NEWS

ICJL: Kebijakan IUP untuk Koperasi dan Ormas Adalah Bunuh Diri Ekologi

PP Nomor 39 Tahun 2025 tentang Pelaksanaan Kegiatan Usaha Pertambangan Mineral dan Batu bara telah membuka peluang bagi koperasi dan ormas untuk mengelola wilayah izin usaha pertambangan (IUP) mineral dan batu bara hingga seluas 2.500 hektare.
Penambangan batu bara terbuka dengan dump truck membelakanginya. Foto: wikipedia.org
Penambangan batu bara terbuka dengan dump truck membelakanginya. Foto: wikipedia.org
apakabar.co.id, JAKARTA - Pemerintah secara resmi menerbitkan Peraturan Pemerintah (PP) Nomor 39 Tahun 2025 tentang Pelaksanaan Kegiatan Usaha Pertambangan Mineral dan Batu bara. Aturan itu telah membuka peluang bagi koperasi dan organisasi masyarakat (Ormas) untuk mengelola wilayah izin usaha pertambangan (IUP) mineral dan batu bara hingga seluas 2.500 hektare.
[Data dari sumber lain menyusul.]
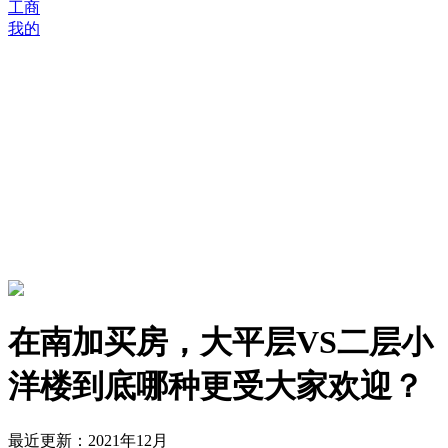
工商
我的
在南加买房，大平层VS二层小
洋楼到底哪种更受大家欢迎？
最近更新：2021年12月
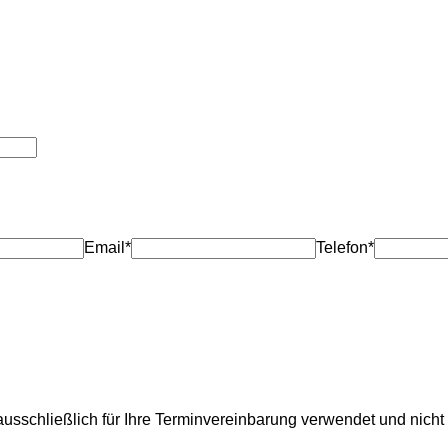
Email*
Telefon*
usschließlich für Ihre Terminvereinbarung verwendet und nicht 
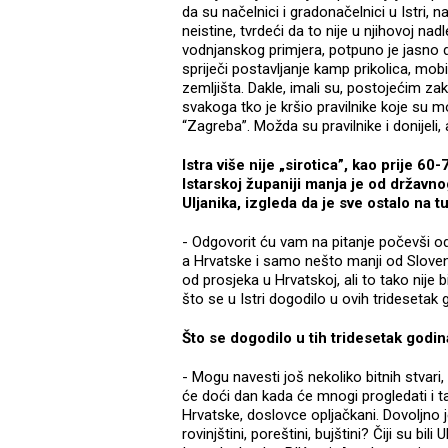
da su načelnici i gradonačelnici u Istri,
neistine, tvrdeći da to nije u njihovoj n
vodnjanskog primjera, potpuno je jasno 
spriječi postavljanje kamp prikolica, mobi
zemljišta. Dakle, imali su, postojećim 
svakoga tko je kršio pravilnike koje su mog
“Zagreba”. Možda su pravilnike i donijeli, a
Istra više nije „sirotica”, kao prije 60
Istarskoj županiji manja je od državno
Uljanika, izgleda da je sve ostalo na 
- Odgovorit ću vam na pitanje počevši od
a Hrvatske i samo nešto manji od Slovenij
od prosjeka u Hrvatskoj, ali to tako nij
što se u Istri dogodilo u ovih tridesetak
Što se dogodilo u tih tridesetak godi
- Mogu navesti još nekoliko bitnih stvari
će doći dan kada će mnogi progledati i ta
Hrvatske, doslovce opljačkani. Dovoljno je s
rovinjštini, poreštini, bujštini? Čiji su bi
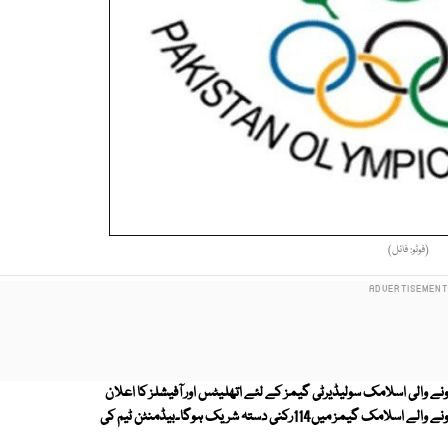
(فوٹو: فائل)
ے والی اسلامک سولیڈیرٹی گیمز کے لئے اتھلیٹس اور آفیشلز کا اعلان
کردیا۔کامن ویلتھ گیمز میں 103رکنی قومی دستہ شرکت کرے گا۔ ترکی میں ہونے والے اسلامک گیمز میں114رکنی دستہ شریک ہوگا۔بیڈمنٹن ٹیم کی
Namun, kebijakan ini mendapat penolakan keras dari berbagai pihak. Salah satunya datang dari Indonesia Climate Justice Literacy (ICJL), sebuah organisasi yang bergerak di bidang lingkungan hidup.

Pendiri ICJL, Firdaus Cahyadi, menyebut aturan tersebut berpotensi besar merusak lingkungan dan memperparah krisis ekologi di Indonesia. “Narasi pemerataan ekonomi yang digaungkan pemerintah sebenarnya hanya cara halus untuk menormalisasi kebijakan yang merusak alam,” ujarnya di Jakarta, Jumat (10/10).

Menurut Firdaus, sektor pertambangan tetap memiliki risiko lingkungan yang sangat tinggi, siapa pun pengelolanya. Ia menilai, luasan 2.500 hektare bukanlah skala kecil jika dilihat dari sudut pandang ekologi. 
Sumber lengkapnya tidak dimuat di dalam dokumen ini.